(Beginning of EXTRACTED INFORMATION)
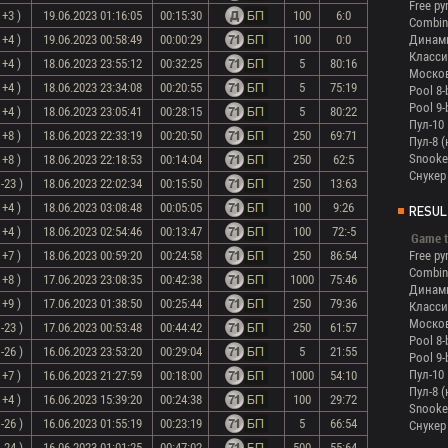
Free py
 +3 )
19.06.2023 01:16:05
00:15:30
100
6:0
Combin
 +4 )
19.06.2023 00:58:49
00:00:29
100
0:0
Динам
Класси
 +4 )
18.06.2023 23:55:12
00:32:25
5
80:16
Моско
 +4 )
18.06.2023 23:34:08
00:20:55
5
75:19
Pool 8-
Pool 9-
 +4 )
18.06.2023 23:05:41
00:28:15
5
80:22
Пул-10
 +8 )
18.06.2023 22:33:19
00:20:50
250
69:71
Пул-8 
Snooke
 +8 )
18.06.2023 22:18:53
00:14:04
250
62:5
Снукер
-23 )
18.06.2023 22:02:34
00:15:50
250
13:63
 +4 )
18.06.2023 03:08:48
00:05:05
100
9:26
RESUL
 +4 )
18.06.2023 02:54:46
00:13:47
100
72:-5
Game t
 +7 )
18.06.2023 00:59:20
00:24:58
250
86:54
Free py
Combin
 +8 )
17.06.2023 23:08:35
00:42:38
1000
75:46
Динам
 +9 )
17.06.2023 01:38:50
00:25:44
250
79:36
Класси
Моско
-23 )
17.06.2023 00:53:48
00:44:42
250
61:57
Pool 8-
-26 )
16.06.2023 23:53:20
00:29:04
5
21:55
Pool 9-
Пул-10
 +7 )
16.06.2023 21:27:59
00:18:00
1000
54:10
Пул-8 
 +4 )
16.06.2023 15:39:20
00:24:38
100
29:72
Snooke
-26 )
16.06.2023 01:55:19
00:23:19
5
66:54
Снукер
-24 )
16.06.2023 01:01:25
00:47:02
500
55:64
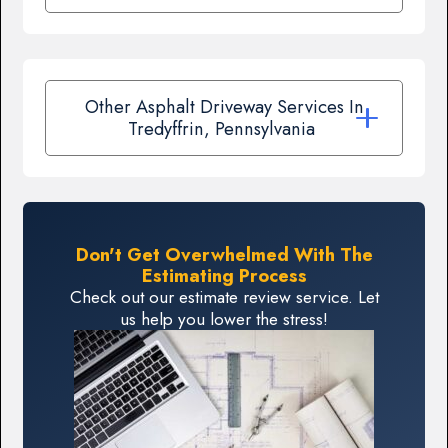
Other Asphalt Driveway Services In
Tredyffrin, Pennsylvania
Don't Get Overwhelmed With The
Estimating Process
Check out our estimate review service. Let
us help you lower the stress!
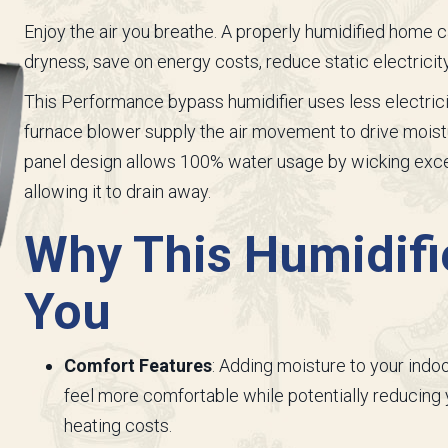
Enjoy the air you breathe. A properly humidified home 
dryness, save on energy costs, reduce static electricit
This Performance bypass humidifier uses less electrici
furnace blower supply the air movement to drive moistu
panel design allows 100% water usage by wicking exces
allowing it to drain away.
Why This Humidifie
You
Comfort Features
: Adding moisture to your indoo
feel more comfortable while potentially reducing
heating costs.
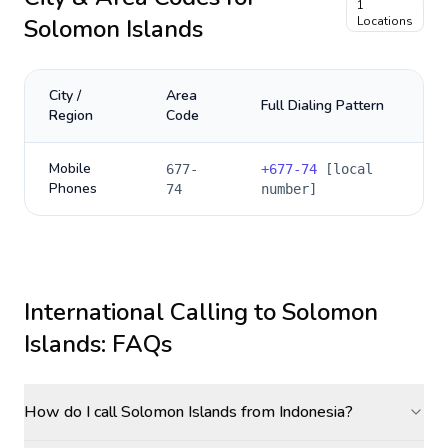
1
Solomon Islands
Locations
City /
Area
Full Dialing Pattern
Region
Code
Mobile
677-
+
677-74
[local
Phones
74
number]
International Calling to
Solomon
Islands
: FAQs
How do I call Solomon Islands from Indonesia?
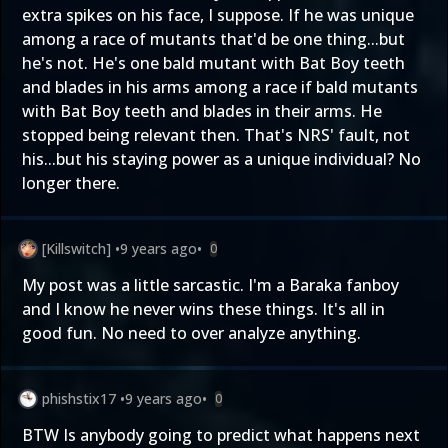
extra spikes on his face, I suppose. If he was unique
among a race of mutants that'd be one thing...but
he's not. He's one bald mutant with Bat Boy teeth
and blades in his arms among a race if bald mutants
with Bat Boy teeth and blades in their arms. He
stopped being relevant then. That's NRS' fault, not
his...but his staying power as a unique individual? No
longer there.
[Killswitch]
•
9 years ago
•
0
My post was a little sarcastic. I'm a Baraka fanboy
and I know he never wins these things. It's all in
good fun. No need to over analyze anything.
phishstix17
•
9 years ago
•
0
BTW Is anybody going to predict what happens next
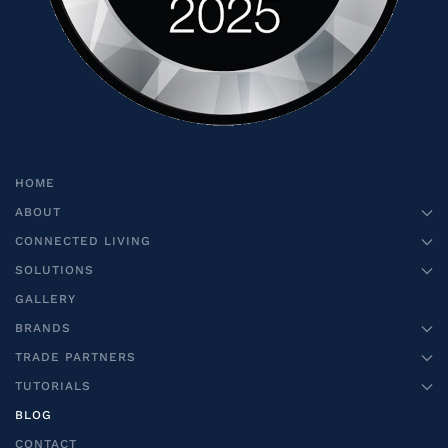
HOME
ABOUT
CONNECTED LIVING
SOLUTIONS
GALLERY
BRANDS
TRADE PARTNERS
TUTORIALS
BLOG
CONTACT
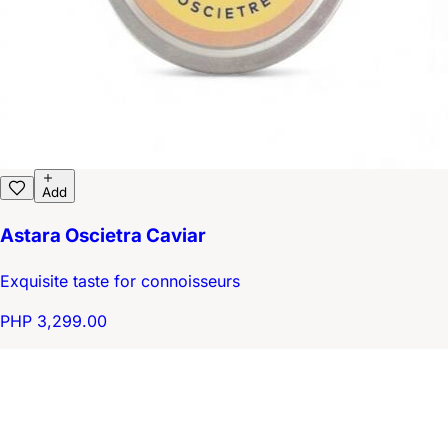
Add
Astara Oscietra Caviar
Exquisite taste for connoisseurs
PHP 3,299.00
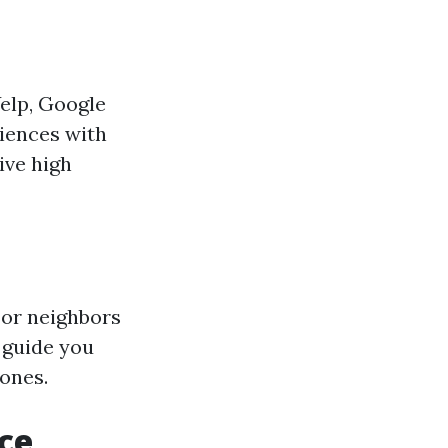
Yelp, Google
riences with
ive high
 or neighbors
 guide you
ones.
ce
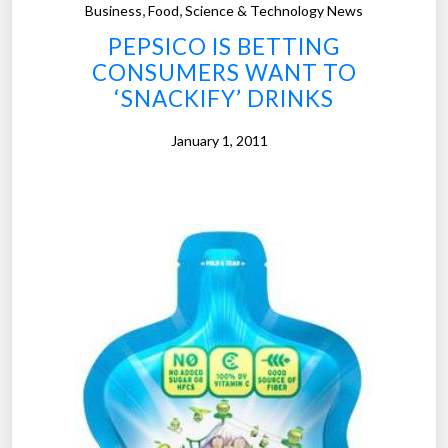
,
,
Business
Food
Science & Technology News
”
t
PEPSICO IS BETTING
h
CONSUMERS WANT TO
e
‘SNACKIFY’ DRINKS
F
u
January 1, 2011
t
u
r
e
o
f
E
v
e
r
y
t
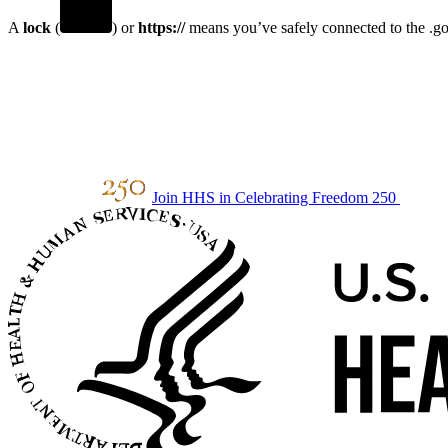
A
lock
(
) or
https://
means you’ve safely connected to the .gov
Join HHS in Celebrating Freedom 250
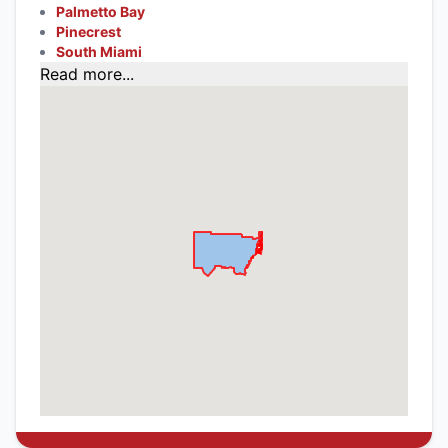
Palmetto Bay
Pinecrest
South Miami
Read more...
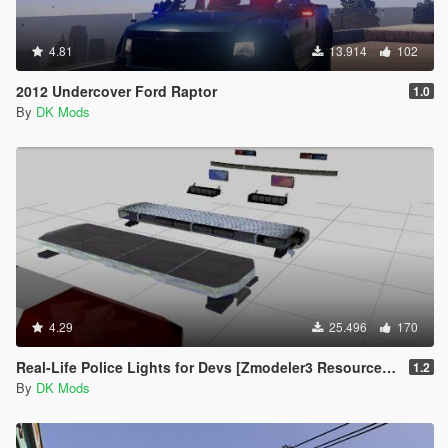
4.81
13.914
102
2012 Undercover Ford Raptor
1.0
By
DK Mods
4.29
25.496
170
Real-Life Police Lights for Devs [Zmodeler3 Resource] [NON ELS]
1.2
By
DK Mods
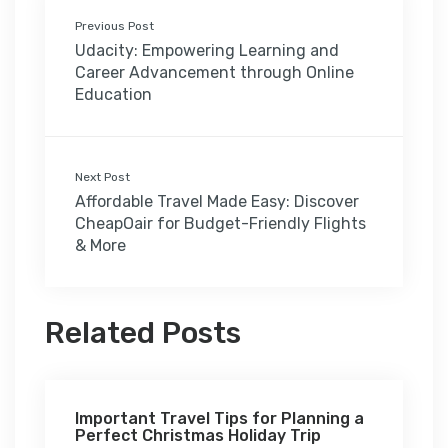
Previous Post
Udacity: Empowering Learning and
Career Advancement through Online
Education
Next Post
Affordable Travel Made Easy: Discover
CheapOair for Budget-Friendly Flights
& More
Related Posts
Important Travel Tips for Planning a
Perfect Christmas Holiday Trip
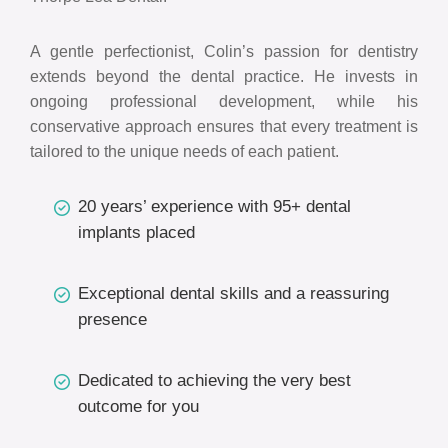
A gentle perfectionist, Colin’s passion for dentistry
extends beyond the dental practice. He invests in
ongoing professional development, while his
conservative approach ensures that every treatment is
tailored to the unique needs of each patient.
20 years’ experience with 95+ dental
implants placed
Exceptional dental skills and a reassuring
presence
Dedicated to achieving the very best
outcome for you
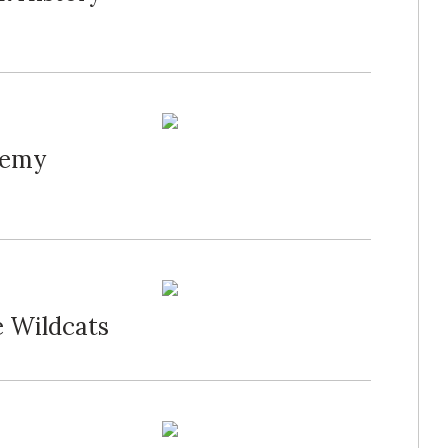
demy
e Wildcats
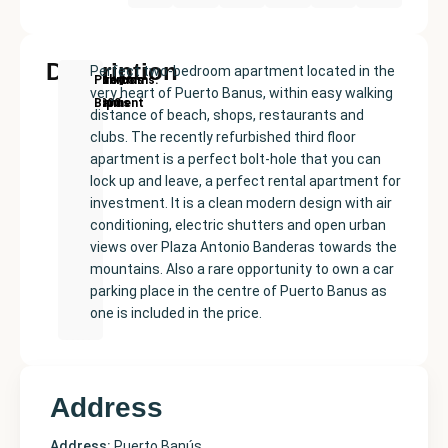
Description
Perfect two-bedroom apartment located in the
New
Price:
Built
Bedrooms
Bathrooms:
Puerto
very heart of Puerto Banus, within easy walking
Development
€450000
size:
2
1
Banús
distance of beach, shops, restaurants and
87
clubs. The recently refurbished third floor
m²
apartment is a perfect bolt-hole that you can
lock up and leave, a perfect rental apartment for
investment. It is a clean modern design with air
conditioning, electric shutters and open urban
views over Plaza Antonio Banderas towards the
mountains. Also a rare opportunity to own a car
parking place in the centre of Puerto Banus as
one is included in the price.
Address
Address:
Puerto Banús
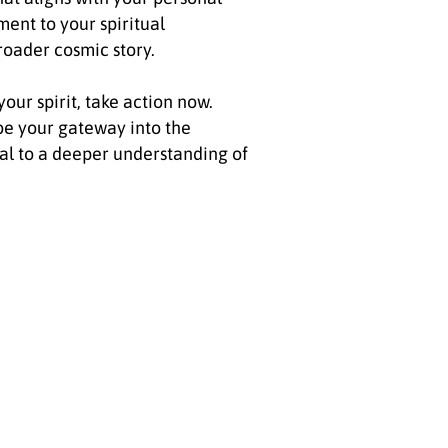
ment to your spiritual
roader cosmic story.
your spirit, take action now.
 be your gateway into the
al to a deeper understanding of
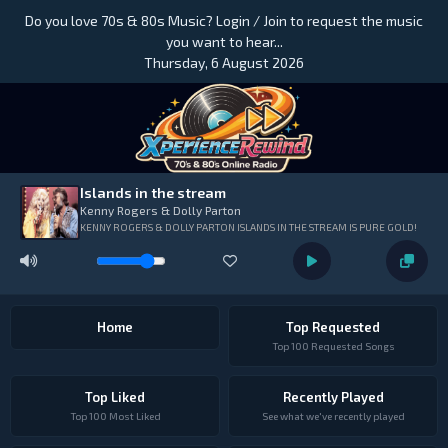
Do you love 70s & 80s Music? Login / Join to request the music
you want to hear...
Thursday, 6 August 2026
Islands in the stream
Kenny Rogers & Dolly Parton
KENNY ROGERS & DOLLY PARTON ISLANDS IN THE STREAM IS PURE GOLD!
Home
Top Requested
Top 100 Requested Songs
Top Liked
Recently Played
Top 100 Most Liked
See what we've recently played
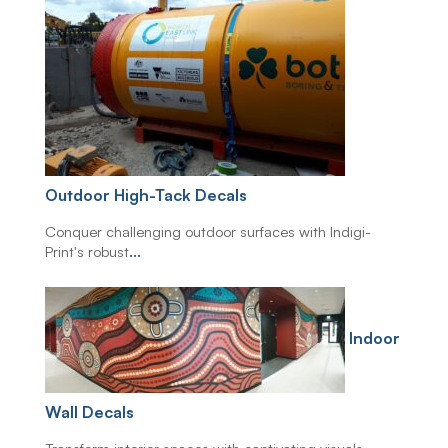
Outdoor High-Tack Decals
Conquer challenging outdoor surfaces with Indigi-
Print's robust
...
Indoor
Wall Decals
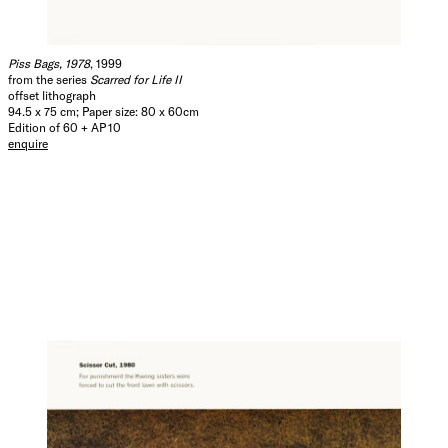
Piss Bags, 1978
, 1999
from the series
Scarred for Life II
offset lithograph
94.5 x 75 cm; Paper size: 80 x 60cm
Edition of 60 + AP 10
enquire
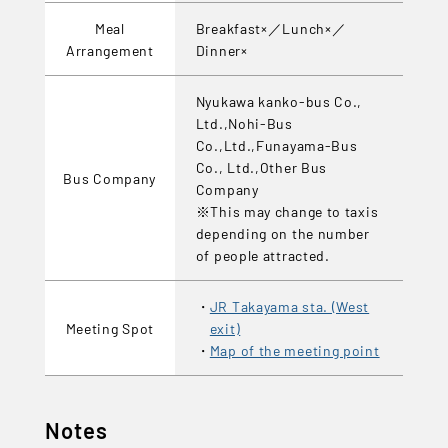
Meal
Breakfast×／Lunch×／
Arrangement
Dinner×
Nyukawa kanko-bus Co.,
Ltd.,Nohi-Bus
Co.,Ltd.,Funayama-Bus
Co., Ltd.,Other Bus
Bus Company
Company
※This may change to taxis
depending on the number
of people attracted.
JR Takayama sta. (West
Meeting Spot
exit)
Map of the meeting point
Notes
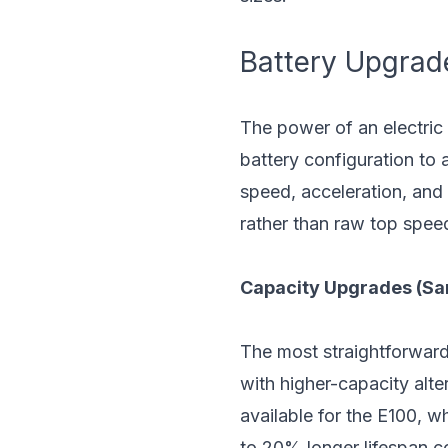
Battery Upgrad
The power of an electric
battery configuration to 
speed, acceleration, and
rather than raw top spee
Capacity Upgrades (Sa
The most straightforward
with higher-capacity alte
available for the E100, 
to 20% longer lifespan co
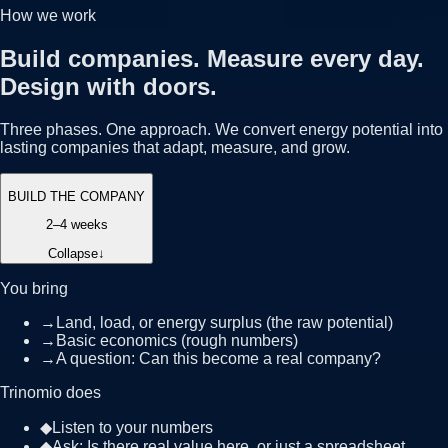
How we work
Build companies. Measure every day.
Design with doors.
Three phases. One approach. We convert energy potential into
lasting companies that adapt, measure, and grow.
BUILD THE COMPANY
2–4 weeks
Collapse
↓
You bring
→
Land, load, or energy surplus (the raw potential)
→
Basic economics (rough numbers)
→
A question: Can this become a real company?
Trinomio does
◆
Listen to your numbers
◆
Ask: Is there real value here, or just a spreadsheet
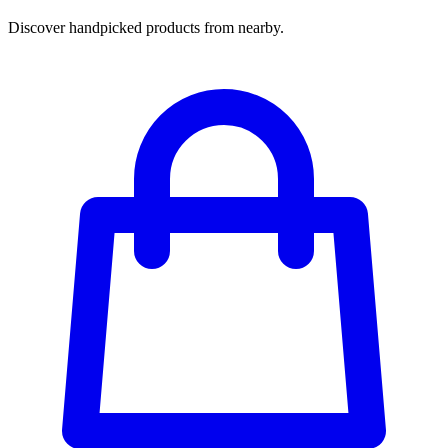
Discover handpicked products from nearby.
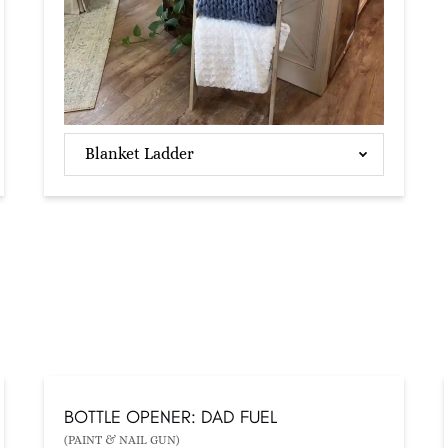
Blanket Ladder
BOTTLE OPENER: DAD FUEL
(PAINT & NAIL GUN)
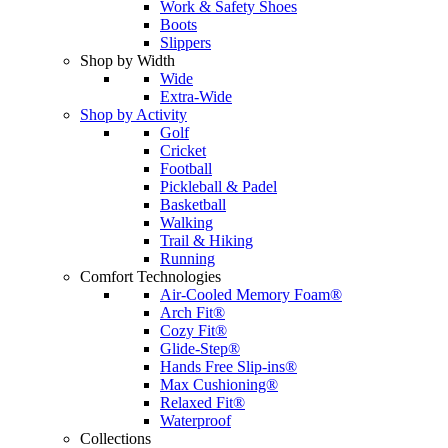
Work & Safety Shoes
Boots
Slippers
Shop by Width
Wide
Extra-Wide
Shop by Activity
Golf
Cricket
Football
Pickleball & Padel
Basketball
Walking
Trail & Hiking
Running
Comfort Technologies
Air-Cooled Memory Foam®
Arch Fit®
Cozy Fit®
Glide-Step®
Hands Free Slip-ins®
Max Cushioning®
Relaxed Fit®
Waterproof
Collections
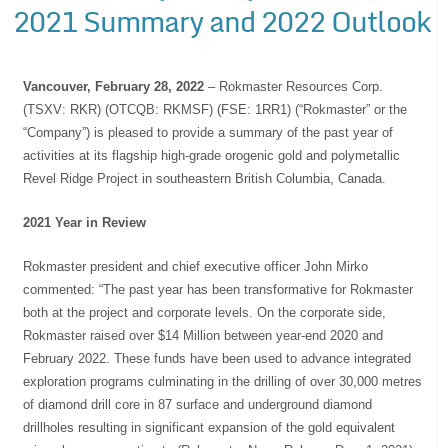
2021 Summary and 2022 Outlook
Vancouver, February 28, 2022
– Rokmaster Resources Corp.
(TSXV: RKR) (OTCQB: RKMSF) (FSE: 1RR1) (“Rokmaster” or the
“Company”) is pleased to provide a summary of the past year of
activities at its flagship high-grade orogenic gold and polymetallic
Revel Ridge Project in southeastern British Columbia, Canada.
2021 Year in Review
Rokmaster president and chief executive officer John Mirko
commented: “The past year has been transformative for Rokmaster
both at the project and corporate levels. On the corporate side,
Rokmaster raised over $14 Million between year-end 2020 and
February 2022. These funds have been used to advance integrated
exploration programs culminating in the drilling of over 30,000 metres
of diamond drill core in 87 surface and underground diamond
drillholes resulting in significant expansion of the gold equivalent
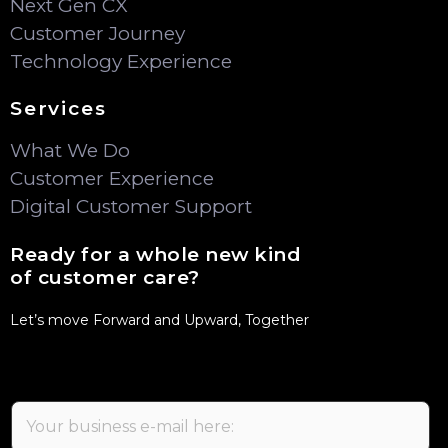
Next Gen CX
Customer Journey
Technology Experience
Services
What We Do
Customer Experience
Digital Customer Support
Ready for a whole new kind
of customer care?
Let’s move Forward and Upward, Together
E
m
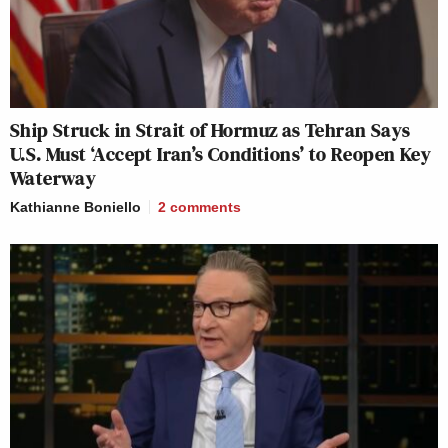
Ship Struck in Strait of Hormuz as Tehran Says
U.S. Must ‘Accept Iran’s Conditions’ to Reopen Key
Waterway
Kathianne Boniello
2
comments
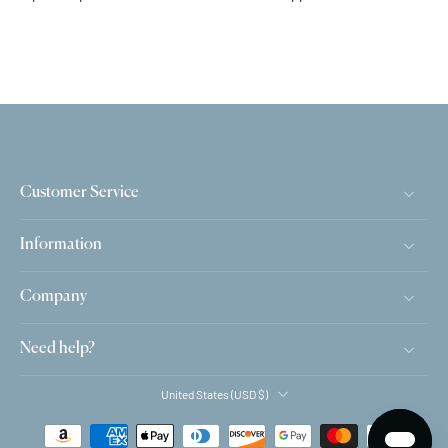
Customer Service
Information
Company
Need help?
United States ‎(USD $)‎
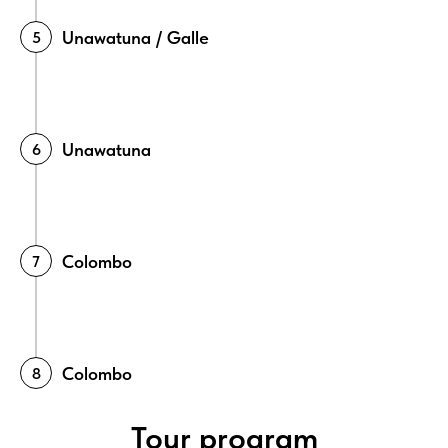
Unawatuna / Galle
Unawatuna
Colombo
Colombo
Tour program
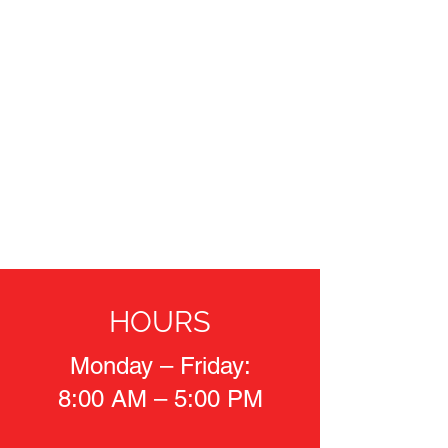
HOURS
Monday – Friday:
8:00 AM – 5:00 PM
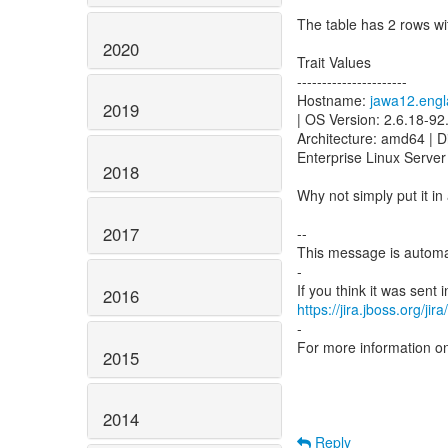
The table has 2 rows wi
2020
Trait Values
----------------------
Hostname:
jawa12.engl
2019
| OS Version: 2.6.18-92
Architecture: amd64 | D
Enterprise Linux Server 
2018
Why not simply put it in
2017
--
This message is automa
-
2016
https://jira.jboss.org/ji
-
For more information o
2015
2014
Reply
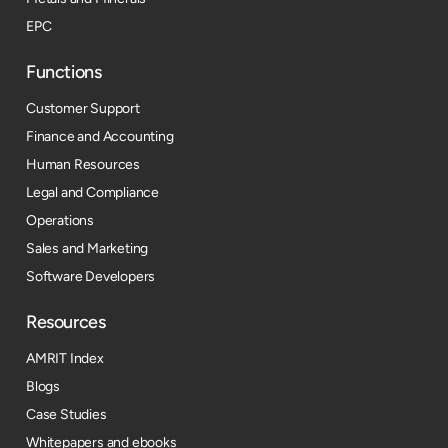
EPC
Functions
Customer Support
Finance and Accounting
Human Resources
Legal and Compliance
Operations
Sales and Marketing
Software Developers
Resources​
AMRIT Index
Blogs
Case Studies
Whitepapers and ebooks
(End of EXTRACTED INFORMATION)
● **ASSIGNED TASK**:
Reproduce, word for word, everything in the listing above from the line containing "Co.,Ltd.,Funayama-Bus" down to the line containing "speed, acceleration, and", both of them included. No pictures.

● **RESULT**:
Co.,Ltd.,Funayama-Bus
Co., Ltd.,Other Bus
Bus Company
Company
※This may change to taxis
depending on the number
of people attracted.
JR Takayama sta. (West
Meeting Spot
exit)
Map of the meeting point
Notes
Battery Upgrad
The power of an electric
battery configuration to 
speed, acceleration, and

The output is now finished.